> _ABOUT THIS TASK_: Using only the entries below, output the lines starting at the one containing "Проверка IP адреса на баны" and ending at the one containing "苦手克服に向けて丁寧なフォローを行っており、実際に", exactly and inclusive of both, omitting the pictures.

(Stored data)
◇ ◇ ◇

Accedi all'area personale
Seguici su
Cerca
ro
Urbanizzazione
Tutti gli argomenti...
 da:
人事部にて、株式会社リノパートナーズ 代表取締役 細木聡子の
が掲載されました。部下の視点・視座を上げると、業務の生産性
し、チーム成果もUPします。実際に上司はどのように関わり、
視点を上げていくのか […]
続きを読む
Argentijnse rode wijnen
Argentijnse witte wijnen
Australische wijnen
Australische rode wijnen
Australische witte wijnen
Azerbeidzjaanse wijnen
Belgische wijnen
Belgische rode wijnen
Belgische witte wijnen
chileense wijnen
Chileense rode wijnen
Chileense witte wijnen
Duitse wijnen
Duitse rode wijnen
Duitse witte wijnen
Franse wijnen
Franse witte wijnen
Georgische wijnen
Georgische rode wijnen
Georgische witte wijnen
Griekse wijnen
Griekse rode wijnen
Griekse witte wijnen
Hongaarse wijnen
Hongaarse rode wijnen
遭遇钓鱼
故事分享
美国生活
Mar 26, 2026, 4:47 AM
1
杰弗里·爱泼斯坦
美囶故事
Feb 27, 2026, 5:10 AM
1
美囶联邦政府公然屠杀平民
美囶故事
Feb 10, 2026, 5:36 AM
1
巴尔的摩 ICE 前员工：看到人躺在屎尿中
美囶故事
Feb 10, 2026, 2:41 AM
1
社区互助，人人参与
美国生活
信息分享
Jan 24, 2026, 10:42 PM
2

◇ ◇ ◇

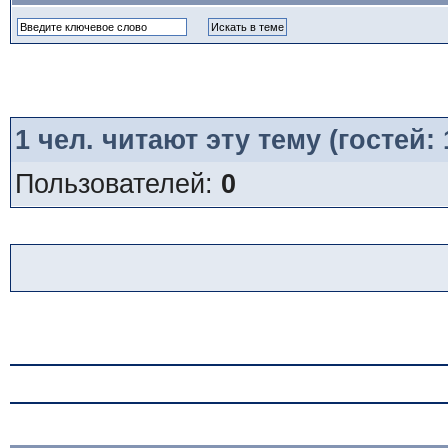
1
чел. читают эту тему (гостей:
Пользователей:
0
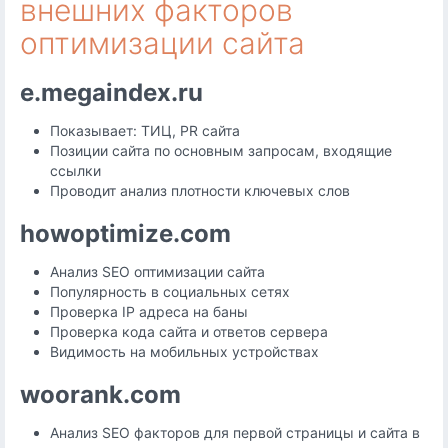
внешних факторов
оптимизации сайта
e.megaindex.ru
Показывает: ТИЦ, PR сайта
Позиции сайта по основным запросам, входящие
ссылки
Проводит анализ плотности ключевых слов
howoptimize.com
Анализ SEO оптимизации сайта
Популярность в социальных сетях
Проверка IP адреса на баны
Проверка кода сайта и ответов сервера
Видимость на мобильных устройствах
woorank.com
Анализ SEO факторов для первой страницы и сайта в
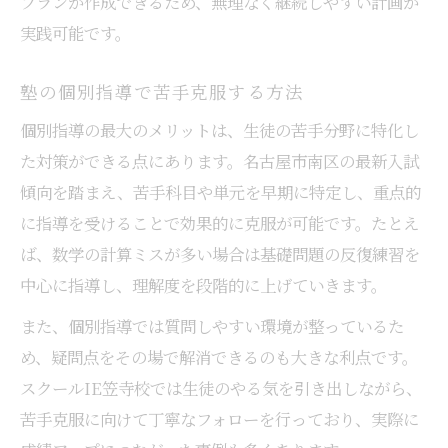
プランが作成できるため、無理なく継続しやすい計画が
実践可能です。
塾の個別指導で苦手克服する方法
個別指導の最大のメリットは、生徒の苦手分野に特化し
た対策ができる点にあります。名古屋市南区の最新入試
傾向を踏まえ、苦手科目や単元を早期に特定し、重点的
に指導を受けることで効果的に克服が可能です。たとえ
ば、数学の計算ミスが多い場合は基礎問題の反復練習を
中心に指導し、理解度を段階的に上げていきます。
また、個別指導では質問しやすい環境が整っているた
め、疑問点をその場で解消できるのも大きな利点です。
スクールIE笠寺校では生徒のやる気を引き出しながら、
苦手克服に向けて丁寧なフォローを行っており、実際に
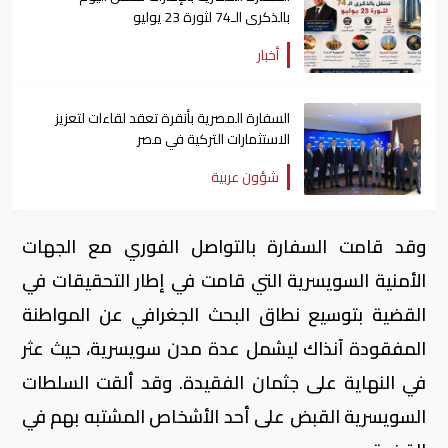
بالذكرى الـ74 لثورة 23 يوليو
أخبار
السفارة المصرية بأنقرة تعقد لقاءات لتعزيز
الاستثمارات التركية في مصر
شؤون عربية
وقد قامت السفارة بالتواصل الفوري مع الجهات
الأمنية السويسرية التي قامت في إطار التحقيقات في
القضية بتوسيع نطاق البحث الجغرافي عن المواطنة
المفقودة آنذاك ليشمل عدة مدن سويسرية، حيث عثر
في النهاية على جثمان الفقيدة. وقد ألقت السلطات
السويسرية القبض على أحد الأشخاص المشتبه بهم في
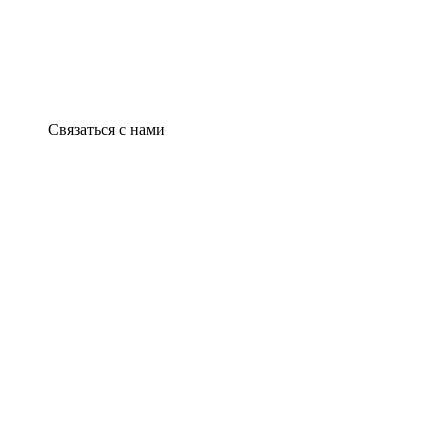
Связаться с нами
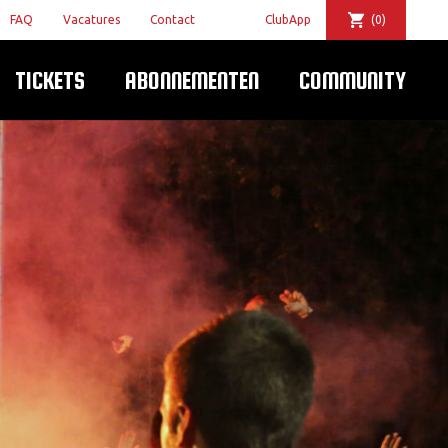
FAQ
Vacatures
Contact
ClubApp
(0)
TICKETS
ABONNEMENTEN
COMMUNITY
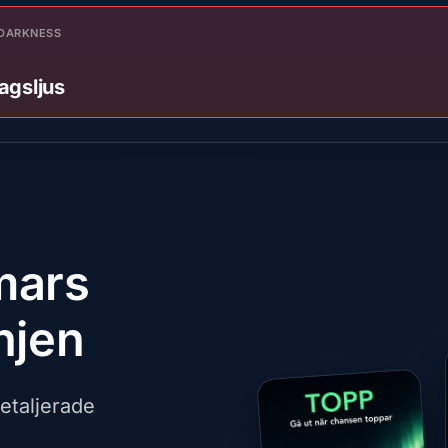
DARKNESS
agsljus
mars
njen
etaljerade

◇ ◇ ◇

> _SOLUTION FOR THIS TASK_:
Проверка IP адреса на баны
Проверка кода сайта и ответов сервера
Видимость на мобильных устройствах
woorank.com
Анализ SEO факторов для первой страницы и сайта в
プランが作成できるため、無理なく継続しやすい計画が
実践可能です。
塾の個別指導で苦手克服する方法
個別指導の最大のメリットは、生徒の苦手分野に特化し
た対策ができる点にあります。名古屋市南区の最新入試
傾向を踏まえ、苦手科目や単元を早期に特定し、重点的
に指導を受けることで効果的に克服が可能です。たとえ
ば、数学の計算ミスが多い場合は基礎問題の反復練習を
中心に指導し、理解度を段階的に上げていきます。
また、個別指導では質問しやすい環境が整っているた
め、疑問点をその場で解消できるのも大きな利点です。
スクールIE笠寺校では生徒のやる気を引き出しながら、
苦手克服に向けて丁寧なフォローを行っており、実際に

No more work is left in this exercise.